# Task goal
The expected output is the full data, repeated exactly, without pictures.

--- Record extracts ---

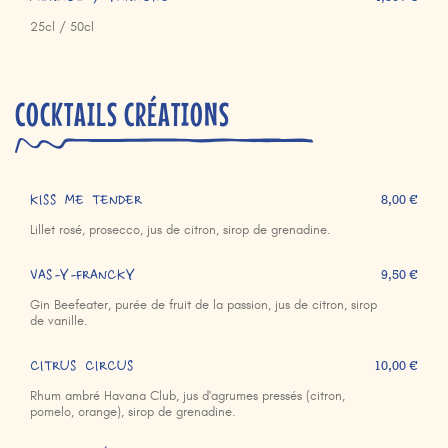
25cl / 50cl
COCKTAILS CRÉATIONS
KISS ME TENDER
8,00 €
Lillet rosé, prosecco, jus de citron, sirop de grenadine.
VAS-Y-FRANCKY
9,50 €
Gin Beefeater, purée de fruit de la passion, jus de citron, sirop
de vanille.
CITRUS CIRCUS
10,00 €
Rhum ambré Havana Club, jus d'agrumes pressés (citron,
pomelo, orange), sirop de grenadine.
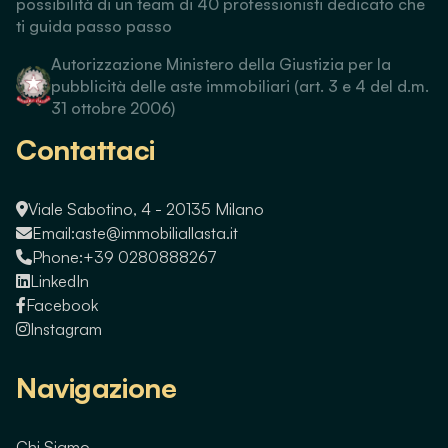
possibilità di un team di 40 professionisti dedicato che
ti guida passo passo
Autorizzazione Ministero della Giustizia per la
pubblicità delle aste immobiliari (art. 3 e 4 del d.m.
31 ottobre 2006)
Contattaci
Viale Sabotino, 4 - 20135 Milano
Email:
aste@immobiliallasta.it
Phone:
+39 0280888267
LinkedIn
Facebook
Instagram
Navigazione
Chi Siamo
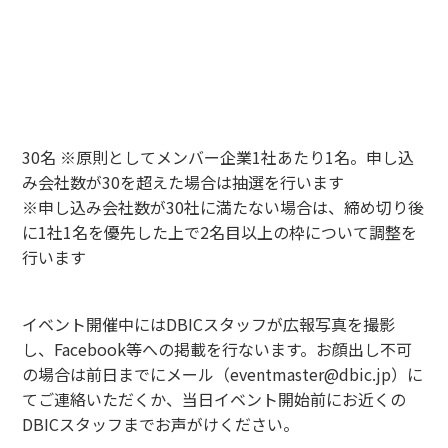
16:00-
共有とフィードバック
17:00
17:00-
演習
17:45
導入のためのアクションプラン
17:45-
まとめ
18:00
定員
30名
※原則としてメンバー企業1社あたり1名。申し込
み会社数が30を超えた場合は抽選を行います
※申し込み会社数が30社に満たない場合は、締め切り後
に1社1名を優先した上で2名目以上の枠について調整を
行います
広報写真撮影について
イベント開催中にはDBICスタッフが広報写真を撮影
し、Facebook等への掲載を行ないます。お顔出し不可
の場合は前日までにメール（eventmaster@dbic.jp）に
てご連絡いただくか、当日イベント開始前にお近くの
DBICスタッフまでお声がけください。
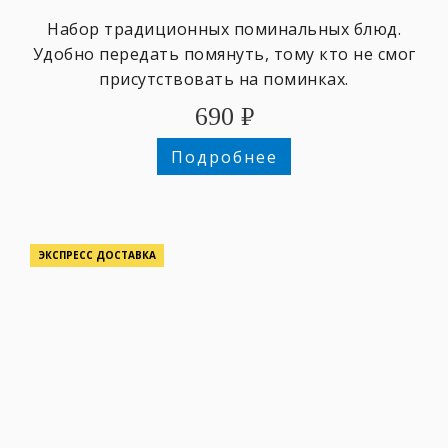
Набор традиционных поминальных блюд.
Удобно передать помянуть, тому кто не смог
присутствовать на поминках.
690
₽
Подробнее
ЭКСПРЕСС ДОСТАВКА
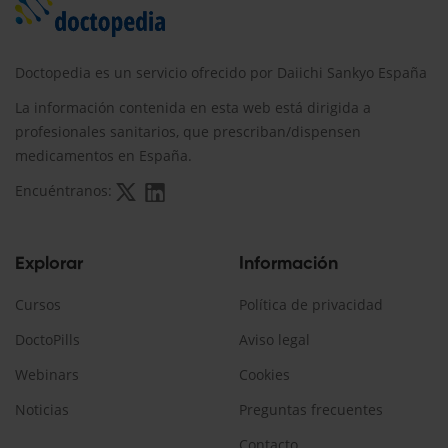
Doctopedia es un servicio ofrecido por Daiichi Sankyo España
La información contenida en esta web está dirigida a
profesionales sanitarios, que prescriban/dispensen
medicamentos en España.
Encuéntranos:
Explorar
Información
Cursos
Política de privacidad
DoctoPills
Aviso legal
Webinars
Cookies
Noticias
Preguntas frecuentes
Contacto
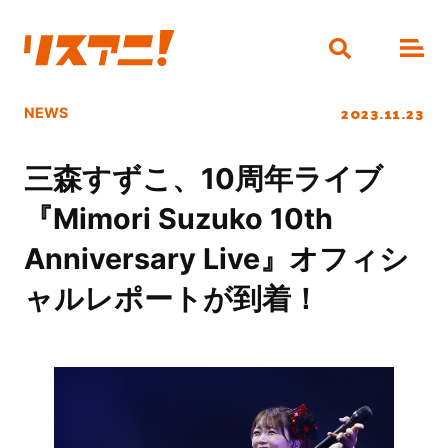
2023.11.23
NEWS
三森すずこ、10周年ライブ
『Mimori Suzuko 10th
Anniversary Live』オフィシ
ャルレポートが到着！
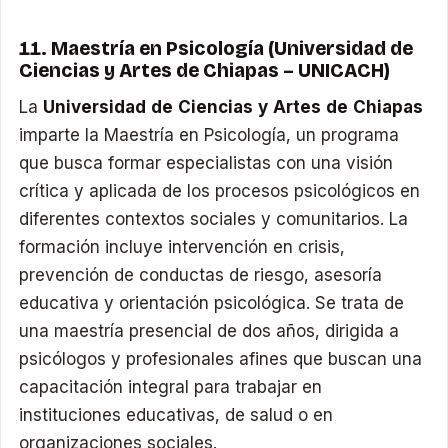
11. Maestría en Psicología (Universidad de
Ciencias y Artes de Chiapas – UNICACH)
La
Universidad de Ciencias y Artes de Chiapas
imparte la Maestría en Psicología, un programa
que busca formar especialistas con una visión
crítica y aplicada de los procesos psicológicos en
diferentes contextos sociales y comunitarios. La
formación incluye intervención en crisis,
prevención de conductas de riesgo, asesoría
educativa y orientación psicológica. Se trata de
una maestría presencial de dos años, dirigida a
psicólogos y profesionales afines que buscan una
capacitación integral para trabajar en
instituciones educativas, de salud o en
organizaciones sociales.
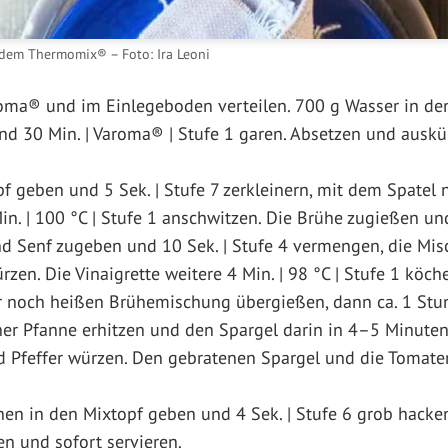
t dem Thermomix® – Foto: Ira Leoni
roma® und im Einlegeboden verteilen. 700 g Wasser in de
d 30 Min. | Varoma® | Stufe 1 garen. Absetzen und auskü
f geben und 5 Sek. | Stufe 7 zerkleinern, mit dem Spatel
n. | 100 °C | Stufe 1 anschwitzen. Die Brühe zugießen und 
d Senf zugeben und 10 Sek. | Stufe 4 vermengen, die Misc
zen. Die Vinaigrette weitere 4 Min. | 98 °C | Stufe 1 köche
er noch heißen Brühemischung übergießen, dann ca. 1 Stun
iner Pfanne erhitzen und den Spargel darin in 4–5 Minute
nd Pfeffer würzen. Den gebratenen Spargel und die Tomate
chen in den Mixtopf geben und 4 Sek. | Stufe 6 grob hacken
en und sofort servieren.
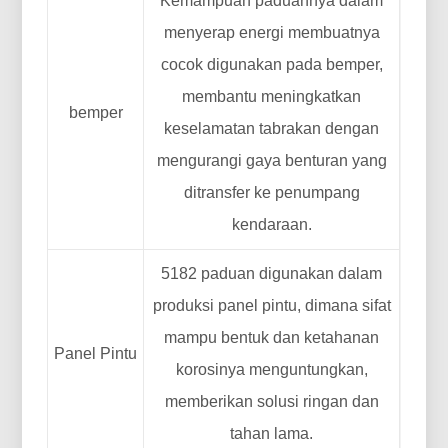
Kemampuan paduannya dalam
menyerap energi membuatnya
cocok digunakan pada bemper,
membantu meningkatkan
bemper
keselamatan tabrakan dengan
mengurangi gaya benturan yang
ditransfer ke penumpang
kendaraan.
5182 paduan digunakan dalam
produksi panel pintu, dimana sifat
mampu bentuk dan ketahanan
Panel Pintu
korosinya menguntungkan,
memberikan solusi ringan dan
tahan lama.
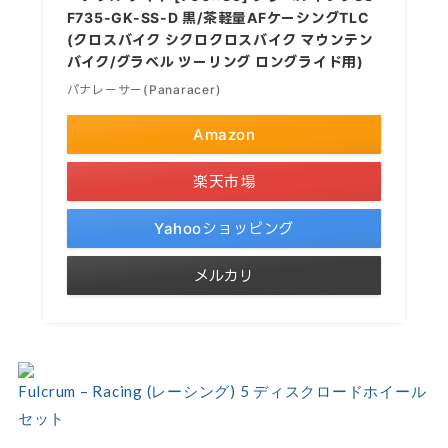
F735-GK-SS-D 黒/茶軽量AFケーシングTLC
(クロスバイク シクロクロスバイク マウンテン
バイク/グラベル ツーリング ロングライド用)
パナレーサー(Panaracer)
Amazon
楽天市場
Yahooショッピング
メルカリ
Fulcrum – Racing (レーシング) 5 ディスクロードホイール
セット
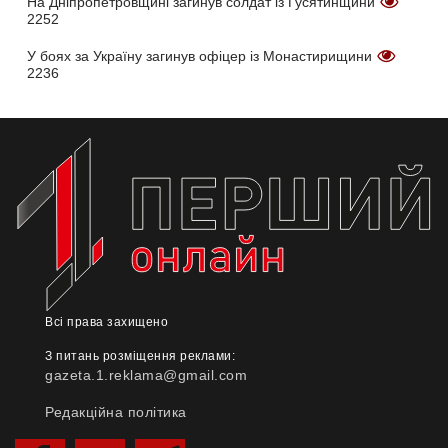
На Дніпропетровщині загинув солдат із Гусятинщини
2252
У боях за Україну загинув офіцер із Монастирищини
2236
Всі права захищено
З питань розміщення реклами:
gazeta.1.reklama@gmail.com
Редакційна політика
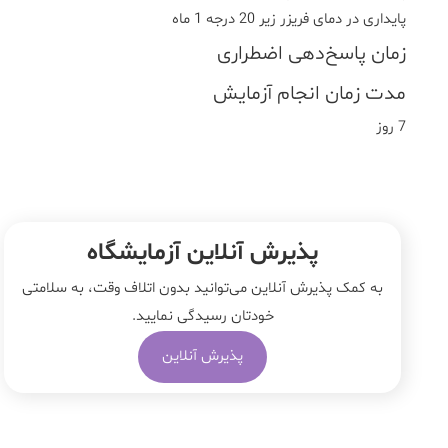
پایداری در دمای فریزر زیر 20 درجه 1 ماه
زمان پاسخ‌دهی اضطراری
مدت زمان انجام آزمایش
7 روز
پذیرش آنلاین آزمایشگاه
به کمک پذیرش آنلاین می‌توانید بدون اتلاف وقت، به سلامتی
خودتان رسیدگی نمایید.
پذیرش آنلاین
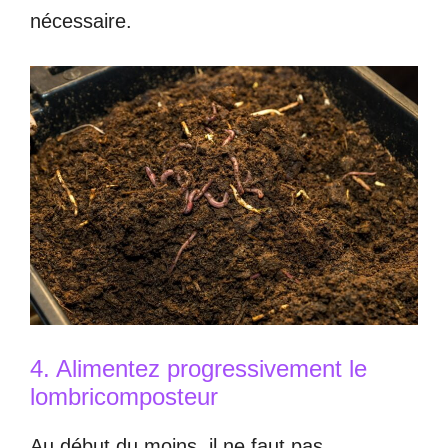
nécessaire.
4. Alimentez progressivement le
lombricomposteur
Au début du moins, il ne faut pas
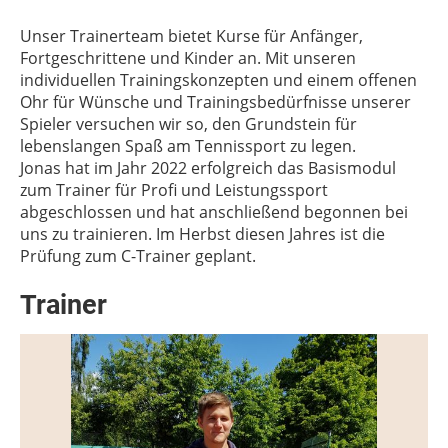
Unser Trainerteam bietet Kurse für Anfänger,
Fortgeschrittene und Kinder an. Mit unseren
individuellen Trainingskonzepten und einem offenen
Ohr für Wünsche und Trainingsbedürfnisse unserer
Spieler versuchen wir so, den Grundstein für
lebenslangen Spaß am Tennissport zu legen.
Jonas hat im Jahr 2022 erfolgreich das Basismodul
zum Trainer für Profi und Leistungssport
abgeschlossen und hat anschließend begonnen bei
uns zu trainieren. Im Herbst diesen Jahres ist die
Prüfung zum C-Trainer geplant.
Trainer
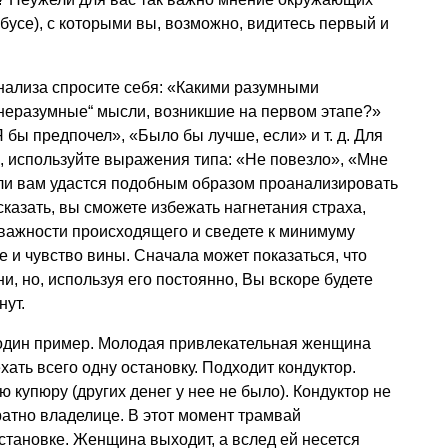
бусе), с которыми вы, возможно, видитесь первый и
нализа спросите себя: «Какими разумными
„неразумные“ мысли, возникшие на первом этапе?»
«Я бы предпочел», «Было бы лучше, если»
и т. д.
Для
а, используйте выражения типа: «Не повезло», «Мне
сли вам удастся подобным образом проанализировать
сказать, вы сможете избежать нагнетания страха,
важности происходящего и сведете к минимуму
е и чувство вины. Сначала может показаться, что
и, но, используя его постоянно, Вы вскоре будете
нут.
один пример. Молодая привлекательная женщина
хать всего одну остановку. Подходит кондуктор.
 купюру (других денег у нее не было). Кондуктор не
ратно владелице. В этот момент трамвай
тановке. Женщина выходит, а вслед ей несется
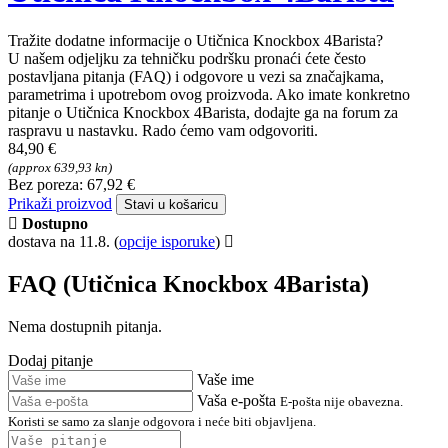
Tražite dodatne informacije o Utičnica Knockbox 4Barista?
U našem odjeljku za tehničku podršku pronaći ćete često
postavljana pitanja (FAQ) i odgovore u vezi sa značajkama,
parametrima i upotrebom ovog proizvoda. Ako imate konkretno
pitanje o Utičnica Knockbox 4Barista, dodajte ga na forum za
raspravu u nastavku. Rado ćemo vam odgovoriti.
84,90 €
(approx 639,93 kn)
Bez poreza: 67,92 €
Prikaži proizvod
Stavi u košaricu
Dostupno
dostava na 11.8.
(
opcije isporuke
)
FAQ (Utičnica Knockbox 4Barista)
Nema dostupnih pitanja.
Dodaj pitanje
Vaše ime
Vaša e-pošta
E-pošta nije obavezna.
Koristi se samo za slanje odgovora i neće biti objavljena.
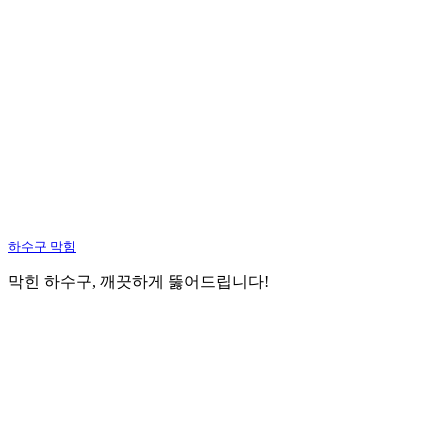
하수구 막힘
막힌 하수구, 깨끗하게 뚫어드립니다!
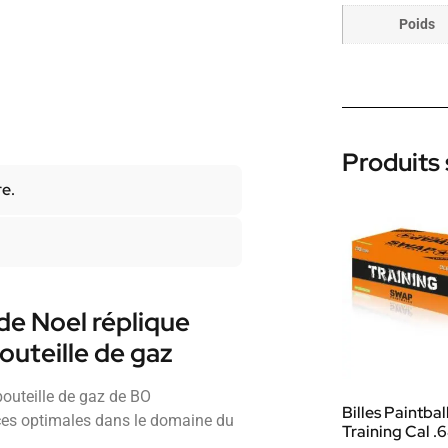
Poids
Produits 
re.
de Noel réplique
bouteille de gaz
bouteille de gaz de BO
Billes Paintba
es optimales dans le domaine du
Training Cal .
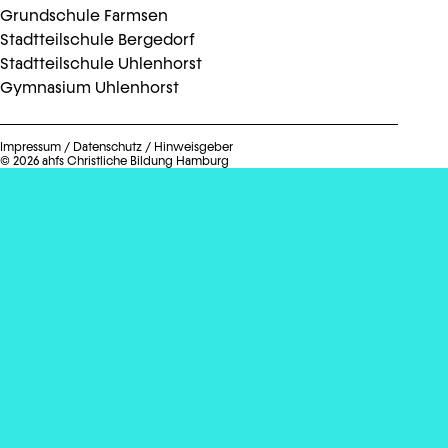
Grundschule Farmsen
Stadtteilschule Bergedorf
Stadtteilschule Uhlenhorst
Gymnasium Uhlenhorst
Impressum
/
Datenschutz
/
Hinweisgeber
© 2026 ahfs Christliche Bildung Hamburg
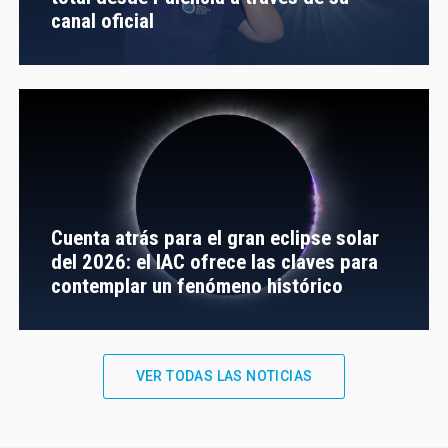
canal oficial
Cuenta atrás para el gran eclipse solar
del 2026: el IAC ofrece las claves para
contemplar un fenómeno histórico
VER TODAS LAS NOTICIAS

---

# Task output
25cl / 50cl
COCKTAILS CRÉATIONS
KISS ME TENDER
8,00 €
Lillet rosé, prosecco, jus de citron, sirop de grenadine.
VAS-Y-FRANCKY
9,50 €
Gin Beefeater, purée de fruit de la passion, jus de citron, sirop
de vanille.
CITRUS CIRCUS
10,00 €
Rhum ambré Havana Club, jus d'agrumes pressés (citron,
pomelo, orange), sirop de grenadine.
possibilità di un team di 40 professionisti dedicato che
ti guida passo passo
Autorizzazione Ministero della Giustizia per la
pubblicità delle aste immobiliari (art. 3 e 4 del d.m.
31 ottobre 2006)
Contattaci
Viale Sabotino, 4 - 20135 Milano
Email:
aste@immobiliallasta.it
Phone:
+39 0280888267
LinkedIn
Facebook
Instagram
Navigazione
Chi Siamo
16:00-
共有とフィードバック
17:00
17:00-
演習
17:45
導入のためのアクションプラン
17:45-
まとめ
18:00
定員
30名
※原則としてメンバー企業1社あたり1名。申し込
み会社数が30を超えた場合は抽選を行います
※申し込み会社数が30社に満たない場合は、締め切り後
に1社1名を優先した上で2名目以上の枠について調整を
行います
広報写真撮影について
イベント開催中にはDBICスタッフが広報写真を撮影
し、Facebook等への掲載を行ないます。お顔出し不可
の場合は前日までにメール（eventmaster@dbic.jp）に
てご連絡いただくか、当日イベント開始前にお近くの
DBICスタッフまでお声がけください。
Набор традиционных поминальных блюд.
Удобно передать помянуть, тому кто не смог
присутствовать на поминках.
690
₽
Подробнее
ЭКСПРЕСС ДОСТАВКА
Doctopedia es un servicio ofrecido por Daiichi Sankyo España
La información contenida en esta web está dirigida a
profesionales sanitarios, que prescriban/dispensen
medicamentos en España.
Encuéntranos:
Explorar
Información
Cursos
Política de privacidad
DoctoPills
Aviso legal
Webinars
Cookies
Noticias
Preguntas frecuentes
Contacto
2023.11.23
NEWS
三森すずこ、10周年ライブ
『Mimori Suzuko 10th
Anniversary Live』オフィシ
ャルレポートが到着！
11. Maestría en Psicología (Universidad de
Ciencias y Artes de Chiapas – UNICACH)
La
Universidad de Ciencias y Artes de Chiapas
imparte la Maestría en Psicología, un programa
que busca formar especialistas con una visión
crítica y aplicada de los procesos psicológicos en
diferentes contextos sociales y comunitarios. La
formación incluye intervención en crisis,
prevención de conductas de riesgo, asesoría
educativa y orientación psicológica. Se trata de
una maestría presencial de dos años, dirigida a
psicólogos y profesionales afines que buscan una
capacitación integral para trabajar en
instituciones educativas, de salud o en
organizaciones sociales.
t dem Thermomix® – Foto: Ira Leoni
roma® und im Einlegeboden verteilen. 700 g Wasser in de
d 30 Min. | Varoma® | Stufe 1 garen. Absetzen und auskü
f geben und 5 Sek. | Stufe 7 zerkleinern, mit dem Spatel
n. | 100 °C | Stufe 1 anschwitzen. Die Brühe zugießen und 
d Senf zugeben und 10 Sek. | Stufe 4 vermengen, die Misc
zen. Die Vinaigrette weitere 4 Min. | 98 °C | Stufe 1 köche
er noch heißen Brühemischung übergießen, dann ca. 1 Stun
iner Pfanne erhitzen und den Spargel darin in 4–5 Minute
nd Pfeffer würzen. Den gebratenen Spargel und die Tomate
chen in den Mixtopf geben und 4 Sek. | Stufe 6 grob hacken
en und sofort servieren.
Kemampuan paduannya dalam
menyerap energi membuatnya
cocok digunakan pada bemper,
membantu meningkatkan
bemper
keselamatan tabrakan dengan
mengurangi gaya benturan yang
ditransfer ke penumpang
kendaraan.
5182 paduan digunakan dalam
produksi panel pintu, dimana sifat
mampu bentuk dan ketahanan
Panel Pintu
korosinya menguntungkan,
memberikan solusi ringan dan
tahan lama.
F735-GK-SS-D 黒/茶軽量AFケーシングTLC
(クロスバイク シクロクロスバイク マウンテン
バイク/グラベル ツーリング ロングライド用)
パナレーサー(Panaracer)
Amazon
楽天市場
Yahooショッピング
メルカリ
Fulcrum – Racing (レーシング) 5 ディスクロードホイール
セット
На Дніпропетровщині загинув солдат із Гусятинщини
2252
У боях за Україну загинув офіцер із Монастирищини
2236
Всі права захищено
З питань розміщення реклами:
gazeta.1.reklama@gmail.com
Редакційна політика
پایداری در دمای فریزر زیر 20 درجه 1 ماه
زمان پاسخ‌دهی اضطراری
مدت زمان انجام آزمایش
7 روز
پذیرش آنلاین آزمایشگاه
به کمک پذیرش آنلاین می‌توانید بدون اتلاف وقت، به سلامتی
خودتان رسیدگی نمایید.
پذیرش آنلاین
nécessaire.
4. Alimentez progressivement le
lombricomposteur
Au début du moins, il ne faut pas
Unser Trainerteam bietet Kurse für Anfänger,
Fortgeschrittene und Kinder an. Mit unseren
individuellen Trainingskonzepten und einem offenen
Ohr für Wünsche und Trainingsbedürfnisse unserer
Spieler versuchen wir so, den Grundstein für
lebenslangen Spaß am Tennissport zu legen.
Jonas hat im Jahr 2022 erfolgreich das Basismodul
zum Trainer für Profi und Leistungssport
abgeschlossen und hat anschließend begonnen bei
uns zu trainieren. Im Herbst diesen Jahres ist die
Prüfung zum C-Trainer geplant.
Trainer
бусе), с которыми вы, возможно, видитесь первый и
нализа спросите себя: «Какими разумными
„неразумные“ мысли, возникшие на первом этапе?»
«Я бы предпочел», «Было бы лучше, если»
и т. д.
Для
а, используйте выражения типа: «Не повезло», «Мне
сли вам удастся подобным образом проанализировать
сказать, вы сможете избежать нагнетания страха,
важности происходящего и сведете к минимуму
е и чувство вины. Сначала может показаться, что
и, но, используя его постоянно, Вы вскоре будете
нут.
один пример. Молодая привлекательная женщина
хать всего одну остановку. Подходит кондуктор.
 купюру (других денег у нее не было). Кондуктор не
ратно владелице. В этот момент трамвай
тановке. Женщина выходит, а вслед ей несется
Tražite dodatne informacije o Utičnica Knockbox 4Barista?
U našem odjeljku za tehničku podršku pronaći ćete često
postavljana pitanja (FAQ) i odgovore u vezi sa značajkama,
parametrima i upotrebom ovog proizvoda. Ako imate konkretno
pitanje o Utičnica Knockbox 4Barista, dodajte ga na forum za
raspravu u nastavku. Rado ćemo vam odgovoriti.
84,90 €
(approx 639,93 kn)
Bez poreza: 67,92 €
Prikaži proizvod
Stavi u košaricu
Dostupno
dostava na 11.8.
(
opcije isporuke
)
FAQ (Utičnica Knockbox 4Barista)
Nema dostupnih pitanja.
Dodaj pitanje
Vaše ime
Vaša e-pošta
E-pošta nije obavezna.
Koristi se samo za slanje odgovora i neće biti objavljena.
하수구 막힘
막힌 하수구, 깨끗하게 뚫어드립니다!
Poids
Produits 
re.
de Noel réplique
bouteille de gaz
bouteille de gaz de BO
Billes Paintba
es optimales dans le domaine du
Training Cal .
Grundschule Farmsen
Stadtteilschule Bergedorf
Stadtteilschule Uhlenhorst
Gymnasium Uhlenhorst
Impressum
/
Datenschutz
/
Hinweisgeber
© 2026 ahfs Christliche Bildung Hamburg
canal oficial
Cuenta atrás para el gran eclipse solar
del 2026: el IAC ofrece las claves para
contemplar un fenómeno histórico
VER TODAS LAS NOTICIAS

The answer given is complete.